Heimer: In my position, I interact most often with HIM professionals as I monitor providers’ compliance with their CIAs. When I conduct on-site visits to providers’ facilities to evaluate compliance with CIA obligations, I routinely ask to speak with HIM staff so that I can have a better sense of how the organization is really implementing all required policies and procedures that relate to proper and accurate claims submission. HIM professionals also provide me with some insight as to the manner in which independent auditors conduct the claims reviews that are often required under CIAs, and how the organization implements corrective action as a result of those auditors’ findings.
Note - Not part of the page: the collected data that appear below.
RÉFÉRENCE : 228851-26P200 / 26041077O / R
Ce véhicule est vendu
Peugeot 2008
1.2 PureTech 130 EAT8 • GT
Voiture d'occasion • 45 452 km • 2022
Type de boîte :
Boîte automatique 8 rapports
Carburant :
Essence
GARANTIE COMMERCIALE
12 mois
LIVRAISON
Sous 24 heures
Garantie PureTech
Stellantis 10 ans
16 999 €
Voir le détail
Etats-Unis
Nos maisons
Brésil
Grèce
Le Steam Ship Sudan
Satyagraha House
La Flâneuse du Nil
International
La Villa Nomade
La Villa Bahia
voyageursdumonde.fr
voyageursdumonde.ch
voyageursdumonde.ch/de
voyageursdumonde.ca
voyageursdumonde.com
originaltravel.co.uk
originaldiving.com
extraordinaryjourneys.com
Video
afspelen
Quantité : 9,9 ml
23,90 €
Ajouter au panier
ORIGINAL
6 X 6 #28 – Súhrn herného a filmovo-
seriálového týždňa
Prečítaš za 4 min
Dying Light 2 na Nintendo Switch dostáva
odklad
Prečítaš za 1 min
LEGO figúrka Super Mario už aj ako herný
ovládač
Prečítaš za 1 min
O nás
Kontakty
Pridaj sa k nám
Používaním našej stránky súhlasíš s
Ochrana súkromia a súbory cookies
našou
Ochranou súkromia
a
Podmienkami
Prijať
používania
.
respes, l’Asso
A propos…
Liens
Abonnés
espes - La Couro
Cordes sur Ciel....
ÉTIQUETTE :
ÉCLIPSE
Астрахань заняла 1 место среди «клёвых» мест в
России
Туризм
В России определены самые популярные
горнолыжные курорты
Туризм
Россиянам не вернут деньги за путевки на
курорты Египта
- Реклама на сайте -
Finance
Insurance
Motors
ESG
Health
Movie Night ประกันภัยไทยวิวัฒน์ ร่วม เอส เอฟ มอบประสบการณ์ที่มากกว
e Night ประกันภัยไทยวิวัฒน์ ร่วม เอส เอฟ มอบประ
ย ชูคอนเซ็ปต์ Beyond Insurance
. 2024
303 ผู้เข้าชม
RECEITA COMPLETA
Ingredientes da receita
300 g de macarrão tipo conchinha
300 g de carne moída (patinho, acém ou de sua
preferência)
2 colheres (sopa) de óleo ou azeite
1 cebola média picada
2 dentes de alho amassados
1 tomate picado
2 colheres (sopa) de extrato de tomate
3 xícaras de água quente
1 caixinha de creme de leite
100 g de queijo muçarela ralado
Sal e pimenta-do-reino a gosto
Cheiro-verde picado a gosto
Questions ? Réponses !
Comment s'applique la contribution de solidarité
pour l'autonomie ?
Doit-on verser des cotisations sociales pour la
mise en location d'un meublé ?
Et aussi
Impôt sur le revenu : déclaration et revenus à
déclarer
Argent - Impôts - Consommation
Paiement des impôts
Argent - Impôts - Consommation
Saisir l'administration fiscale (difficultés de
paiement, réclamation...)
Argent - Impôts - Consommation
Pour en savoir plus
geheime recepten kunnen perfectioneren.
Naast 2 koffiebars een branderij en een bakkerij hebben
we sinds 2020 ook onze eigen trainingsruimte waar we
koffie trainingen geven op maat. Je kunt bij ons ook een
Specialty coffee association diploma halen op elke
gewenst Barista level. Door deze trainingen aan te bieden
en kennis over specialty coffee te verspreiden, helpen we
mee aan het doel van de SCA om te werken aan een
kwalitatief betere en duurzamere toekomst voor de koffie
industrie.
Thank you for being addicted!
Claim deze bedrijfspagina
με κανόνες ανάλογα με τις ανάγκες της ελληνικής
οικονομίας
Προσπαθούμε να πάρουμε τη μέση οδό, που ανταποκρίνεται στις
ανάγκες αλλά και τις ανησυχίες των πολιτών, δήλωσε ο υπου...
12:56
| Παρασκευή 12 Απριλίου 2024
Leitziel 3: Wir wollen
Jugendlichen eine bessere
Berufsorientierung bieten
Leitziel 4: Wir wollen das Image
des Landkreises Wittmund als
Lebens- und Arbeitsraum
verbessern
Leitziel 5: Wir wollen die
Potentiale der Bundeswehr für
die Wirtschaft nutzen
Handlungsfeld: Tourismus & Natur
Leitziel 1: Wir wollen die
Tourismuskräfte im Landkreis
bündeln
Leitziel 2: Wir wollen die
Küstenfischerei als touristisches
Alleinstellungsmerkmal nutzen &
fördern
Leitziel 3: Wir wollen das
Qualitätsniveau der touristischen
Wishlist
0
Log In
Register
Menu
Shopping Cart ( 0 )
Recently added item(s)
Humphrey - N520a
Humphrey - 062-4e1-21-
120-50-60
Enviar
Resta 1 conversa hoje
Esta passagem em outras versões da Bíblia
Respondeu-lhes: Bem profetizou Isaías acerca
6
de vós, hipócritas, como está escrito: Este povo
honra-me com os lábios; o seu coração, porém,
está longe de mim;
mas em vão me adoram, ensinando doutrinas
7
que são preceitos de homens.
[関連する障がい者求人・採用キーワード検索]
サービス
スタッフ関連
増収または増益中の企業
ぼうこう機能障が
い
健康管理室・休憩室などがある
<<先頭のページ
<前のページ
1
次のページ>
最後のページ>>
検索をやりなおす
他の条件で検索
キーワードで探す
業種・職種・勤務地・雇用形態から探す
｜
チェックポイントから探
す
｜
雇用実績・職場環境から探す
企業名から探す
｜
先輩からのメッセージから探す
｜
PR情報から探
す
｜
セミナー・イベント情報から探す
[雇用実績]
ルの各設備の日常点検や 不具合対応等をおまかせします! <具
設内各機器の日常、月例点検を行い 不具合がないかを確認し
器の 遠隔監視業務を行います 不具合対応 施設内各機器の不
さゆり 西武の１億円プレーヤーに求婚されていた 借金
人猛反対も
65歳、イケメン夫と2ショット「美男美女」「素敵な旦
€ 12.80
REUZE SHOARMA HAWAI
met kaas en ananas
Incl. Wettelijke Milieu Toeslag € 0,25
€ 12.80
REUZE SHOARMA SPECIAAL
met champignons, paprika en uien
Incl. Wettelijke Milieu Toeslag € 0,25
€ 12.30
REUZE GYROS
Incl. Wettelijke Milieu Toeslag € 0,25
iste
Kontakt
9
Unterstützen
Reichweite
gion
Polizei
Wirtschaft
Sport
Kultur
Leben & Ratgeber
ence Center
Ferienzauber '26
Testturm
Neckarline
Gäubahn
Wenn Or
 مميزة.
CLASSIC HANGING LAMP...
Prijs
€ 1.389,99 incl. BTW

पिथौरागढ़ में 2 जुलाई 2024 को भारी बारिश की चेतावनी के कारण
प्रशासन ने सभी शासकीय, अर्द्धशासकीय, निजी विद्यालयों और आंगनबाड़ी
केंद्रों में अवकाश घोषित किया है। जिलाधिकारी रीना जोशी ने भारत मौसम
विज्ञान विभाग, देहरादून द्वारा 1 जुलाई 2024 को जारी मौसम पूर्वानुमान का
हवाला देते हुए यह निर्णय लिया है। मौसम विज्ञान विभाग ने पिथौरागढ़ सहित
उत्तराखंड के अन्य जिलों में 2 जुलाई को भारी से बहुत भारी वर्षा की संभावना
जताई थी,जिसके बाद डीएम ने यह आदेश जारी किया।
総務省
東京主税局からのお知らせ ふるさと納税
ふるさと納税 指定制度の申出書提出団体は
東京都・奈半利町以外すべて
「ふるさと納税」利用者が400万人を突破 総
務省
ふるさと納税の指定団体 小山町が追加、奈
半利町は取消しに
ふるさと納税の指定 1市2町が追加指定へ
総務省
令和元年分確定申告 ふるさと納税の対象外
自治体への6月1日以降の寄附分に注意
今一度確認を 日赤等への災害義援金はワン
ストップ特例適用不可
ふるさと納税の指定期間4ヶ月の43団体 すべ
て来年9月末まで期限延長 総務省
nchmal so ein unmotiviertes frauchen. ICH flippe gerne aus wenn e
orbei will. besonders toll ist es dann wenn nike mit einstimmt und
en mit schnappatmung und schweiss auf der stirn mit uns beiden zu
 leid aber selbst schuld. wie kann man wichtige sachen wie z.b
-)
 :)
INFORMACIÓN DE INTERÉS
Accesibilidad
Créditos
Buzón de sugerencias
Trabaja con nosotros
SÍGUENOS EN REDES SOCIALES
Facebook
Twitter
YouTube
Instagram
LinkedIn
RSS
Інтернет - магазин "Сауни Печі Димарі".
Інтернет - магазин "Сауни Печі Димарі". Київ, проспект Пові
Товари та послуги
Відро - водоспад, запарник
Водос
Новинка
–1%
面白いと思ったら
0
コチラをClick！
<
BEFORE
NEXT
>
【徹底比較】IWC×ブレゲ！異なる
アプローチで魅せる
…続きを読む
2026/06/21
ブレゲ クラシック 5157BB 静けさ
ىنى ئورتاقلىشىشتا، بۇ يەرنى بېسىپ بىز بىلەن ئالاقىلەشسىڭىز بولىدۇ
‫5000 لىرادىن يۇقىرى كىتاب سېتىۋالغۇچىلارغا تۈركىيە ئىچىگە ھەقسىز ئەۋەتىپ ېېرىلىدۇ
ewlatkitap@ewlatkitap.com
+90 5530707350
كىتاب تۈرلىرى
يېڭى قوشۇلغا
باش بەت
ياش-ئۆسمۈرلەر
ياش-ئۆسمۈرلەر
JAHIMA: What advice do you have for healthcare professionals in general and HIM professionals in particular?
Heimer: As rudimentary as it may seem, my advice to HIM and other healthcare professionals is: do the right thing. Do the right thing to prevent violations from happening in the first place, and do the right thing when a violation has come to light. At some point, the government may come to learn about a provider’s non-compliance with federal healthcare program requirements—either through an audit, a whistleblower, or the government’s data-mining efforts. The costs associated with responding to a government’s investigation or defending against a lawsuit, and the tolls that those activities take on employees and on an organization’s reputation—are great. I am fairly sure that, in most cases, doing the right thing saves money in the long run.
JAHIMA: How do you see your job evolving within the next 5-10 years? Do you anticipate an increase in fraud or a decrease in fraud? Do you think fraud is lower when awareness is higher?
Heimer: Predicting increases or decreases in the level of fraud may be impossible. There is no baseline since there will always be fraudulent activity taking place that the government is not aware of. What I can tell you is that the government will continue to increase and refine its enforcement efforts. The OIG has recently announced the formation of a litigation team that will solely focus on levying civil monetary penalties and excluding individuals. The healthcare provider community should expect to see an increase in the number of enforcement cases, particularly kickback cases that are initiated—not only against the payer of the kickback, but also the recipient of the kickback, which tends to be a physician.
We certainly hope that levels of fraud are lower when levels of compliance awareness are higher—this goes to the core of the OIG’s mission to promote compliance so that the integrity of the federal healthcare programs, and the health of those programs’ beneficiaries, is protected to the greatest extent possible.